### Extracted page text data
+++++

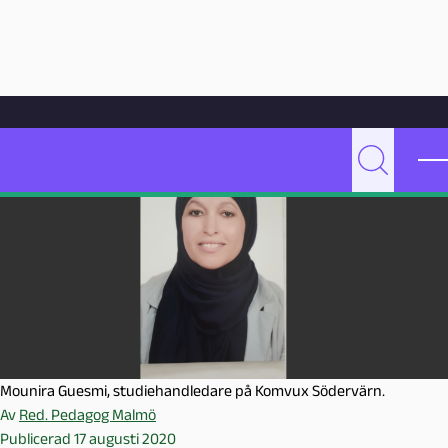
Hoppa till innehåll
Hem
Artikelarkiv
Undervisning
”Vill förändra lärmiljön”
P
Sök
e
d
a
g
o
g
M
a
l
Mounira Guesmi, studiehandledare på Komvux Södervärn.
m
Av
Red. Pedagog Malmö
ö
Publicerad 17 augusti 2020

+++++

### WHAT THE TASK ASKS
Set down every record exactly as written, but drop the pictures.

### RESPONSE BOX
Hoppa till innehåll
Hem
Artikelarkiv
Undervisning
”Vill förändra lärmiljön”
P
Sök
e
d
a
g
o
g
M
a
l
Mounira Guesmi, studiehandledare på Komvux Södervärn.
m
Av
Red. Pedagog Malmö
ö
Publicerad 17 augusti 2020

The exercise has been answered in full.